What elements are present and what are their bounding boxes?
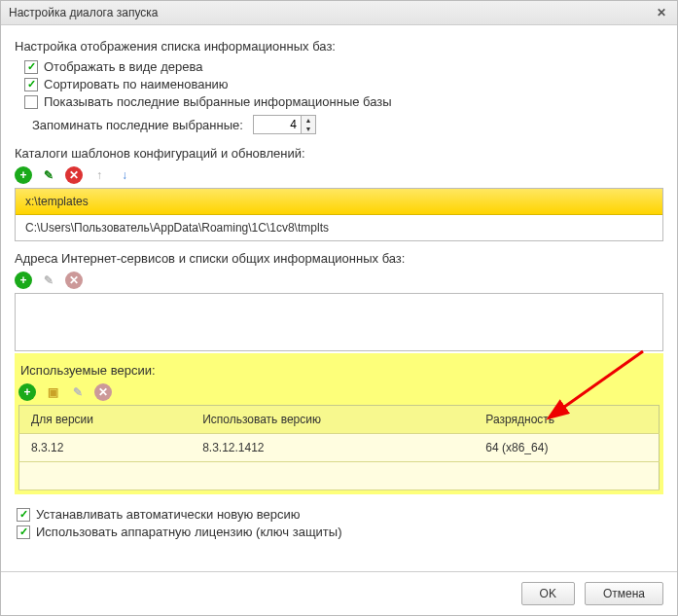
delete-icon[interactable]: ✕ [65,166,83,184]
checkbox-label: Сортировать по наименованию [44,77,229,91]
table-row[interactable]: 8.3.12 8.3.12.1412 64 (x86_64) [19,434,660,462]
checkbox-icon [17,508,30,522]
table-row[interactable] [19,462,660,490]
move-up-icon[interactable]: ↑ [90,166,108,184]
internet-toolbar: + ✎ ✕ [15,272,663,289]
checkbox-show-recent[interactable]: Показывать последние выбранные информаци… [24,94,663,109]
checkbox-icon [24,95,38,109]
templates-list[interactable]: x:\templates C:\Users\Пользователь\AppDa… [15,188,663,241]
checkbox-icon [24,78,38,91]
versions-label: Используемые версии: [20,363,660,378]
edit-icon: ✎ [40,272,57,289]
internet-list[interactable] [15,293,663,351]
display-section-label: Настройка отображения списка информацион… [15,39,663,54]
cell-bitness: 64 (x86_64) [474,434,659,462]
checkbox-label: Показывать последние выбранные информаци… [44,94,392,109]
edit-icon[interactable]: ✎ [40,166,57,184]
list-item[interactable]: C:\Users\Пользователь\AppData\Roaming\1C… [16,215,662,240]
checkbox-label: Использовать аппаратную лицензию (ключ з… [36,525,342,539]
move-down-icon[interactable]: ↓ [116,166,133,184]
remember-count-input[interactable] [254,116,301,133]
spinner-down-icon[interactable]: ▼ [302,125,315,133]
dialog-footer: OK Отмена [1,571,677,615]
cell-use-version: 8.3.12.1412 [191,434,474,462]
checkbox-auto-update[interactable]: Устанавливать автоматически новую версию [17,507,663,522]
ok-button[interactable]: OK [521,582,575,605]
checkbox-icon [17,525,30,539]
list-item[interactable]: x:\templates [16,189,662,215]
titlebar: Настройка диалога запуска ✕ [1,1,677,25]
checkbox-label: Отображать в виде дерева [44,59,202,74]
delete-icon: ✕ [94,383,112,401]
versions-section: Используемые версии: + ▣ ✎ ✕ Для версии … [15,353,663,494]
edit-icon: ✎ [69,383,87,401]
templates-label: Каталоги шаблонов конфигураций и обновле… [15,146,663,161]
window-title: Настройка диалога запуска [9,6,158,19]
versions-toolbar: + ▣ ✎ ✕ [18,383,660,401]
cell-for-version: 8.3.12 [19,434,192,462]
add-icon[interactable]: + [15,272,32,289]
remember-label: Запоминать последние выбранные: [32,118,243,132]
remember-row: Запоминать последние выбранные: ▲ ▼ [32,115,663,134]
cancel-button[interactable]: Отмена [585,582,663,605]
close-icon[interactable]: ✕ [654,5,669,20]
checkbox-hw-license[interactable]: Использовать аппаратную лицензию (ключ з… [17,525,663,539]
col-for-version: Для версии [19,406,192,434]
col-bitness: Разрядность [474,406,659,434]
checkbox-icon [24,60,38,74]
add-icon[interactable]: + [15,166,32,184]
templates-toolbar: + ✎ ✕ ↑ ↓ [15,166,663,184]
delete-icon: ✕ [65,272,83,289]
spinner-up-icon[interactable]: ▲ [302,116,315,125]
folder-icon[interactable]: ▣ [44,383,61,401]
content-area: Настройка отображения списка информацион… [1,25,677,571]
checkbox-tree-view[interactable]: Отображать в виде дерева [24,59,663,74]
dialog-window: Настройка диалога запуска ✕ Настройка от… [0,0,678,616]
add-icon[interactable]: + [18,383,36,401]
versions-table: Для версии Использовать версию Разряднос… [18,405,660,490]
internet-label: Адреса Интернет-сервисов и списки общих … [15,251,663,266]
col-use-version: Использовать версию [191,406,474,434]
remember-count-spinner[interactable]: ▲ ▼ [253,115,316,134]
checkbox-sort-by-name[interactable]: Сортировать по наименованию [24,77,663,91]
checkbox-label: Устанавливать автоматически новую версию [36,507,301,522]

» YOUR TASK:
Copy the lines above exactly and exclude every image.

» TASK RESULT:
What elements are present and what are their bounding boxes?
delete-icon[interactable]: ✕ [65,166,83,184]
checkbox-label: Сортировать по наименованию [44,77,229,91]
table-row[interactable]: 8.3.12 8.3.12.1412 64 (x86_64) [19,434,660,462]
checkbox-icon [17,508,30,522]
table-row[interactable] [19,462,660,490]
move-up-icon[interactable]: ↑ [90,166,108,184]
internet-toolbar: + ✎ ✕ [15,272,663,289]
checkbox-show-recent[interactable]: Показывать последние выбранные информаци… [24,94,663,109]
checkbox-icon [24,95,38,109]
templates-list[interactable]: x:\templates C:\Users\Пользователь\AppDa… [15,188,663,241]
checkbox-icon [24,78,38,91]
versions-label: Используемые версии: [20,363,660,378]
edit-icon: ✎ [40,272,57,289]
internet-list[interactable] [15,293,663,351]
display-section-label: Настройка отображения списка информацион… [15,39,663,54]
cell-bitness: 64 (x86_64) [474,434,659,462]
checkbox-label: Показывать последние выбранные информаци… [44,94,392,109]
edit-icon[interactable]: ✎ [40,166,57,184]
list-item[interactable]: C:\Users\Пользователь\AppData\Roaming\1C… [16,215,662,240]
checkbox-label: Использовать аппаратную лицензию (ключ з… [36,525,342,539]
move-down-icon[interactable]: ↓ [116,166,133,184]
remember-count-input[interactable] [254,116,301,133]
spinner-down-icon[interactable]: ▼ [302,125,315,133]
dialog-footer: OK Отмена [1,571,677,615]
cell-use-version: 8.3.12.1412 [191,434,474,462]
checkbox-auto-update[interactable]: Устанавливать автоматически новую версию [17,507,663,522]
ok-button[interactable]: OK [521,582,575,605]
checkbox-icon [17,525,30,539]
list-item[interactable]: x:\templates [16,189,662,215]
titlebar: Настройка диалога запуска ✕ [1,1,677,25]
checkbox-label: Отображать в виде дерева [44,59,202,74]
delete-icon: ✕ [94,383,112,401]
versions-section: Используемые версии: + ▣ ✎ ✕ Для версии … [15,353,663,494]
edit-icon: ✎ [69,383,87,401]
templates-label: Каталоги шаблонов конфигураций и обновле… [15,146,663,161]
window-title: Настройка диалога запуска [9,6,158,19]
versions-toolbar: + ▣ ✎ ✕ [18,383,660,401]
cell-for-version: 8.3.12 [19,434,192,462]
add-icon[interactable]: + [15,272,32,289]
remember-label: Запоминать последние выбранные: [32,118,243,132]
remember-row: Запоминать последние выбранные: ▲ ▼ [32,115,663,134]
cancel-button[interactable]: Отмена [585,582,663,605]
close-icon[interactable]: ✕ [654,5,669,20]
checkbox-hw-license[interactable]: Использовать аппаратную лицензию (ключ з… [17,525,663,539]
col-for-version: Для версии [19,406,192,434]
col-bitness: Разрядность [474,406,659,434]
checkbox-icon [24,60,38,74]
add-icon[interactable]: + [15,166,32,184]
templates-toolbar: + ✎ ✕ ↑ ↓ [15,166,663,184]
delete-icon: ✕ [65,272,83,289]
spinner-up-icon[interactable]: ▲ [302,116,315,125]
folder-icon[interactable]: ▣ [44,383,61,401]
content-area: Настройка отображения списка информацион… [1,25,677,571]
checkbox-tree-view[interactable]: Отображать в виде дерева [24,59,663,74]
dialog-window: Настройка диалога запуска ✕ Настройка от… [0,0,678,616]
add-icon[interactable]: + [18,383,36,401]
versions-table: Для версии Использовать версию Разряднос… [18,405,660,490]
internet-label: Адреса Интернет-сервисов и списки общих … [15,251,663,266]
col-use-version: Использовать версию [191,406,474,434]
remember-count-spinner[interactable]: ▲ ▼ [253,115,316,134]
checkbox-sort-by-name[interactable]: Сортировать по наименованию [24,77,663,91]
checkbox-label: Устанавливать автоматически новую версию [36,507,301,522]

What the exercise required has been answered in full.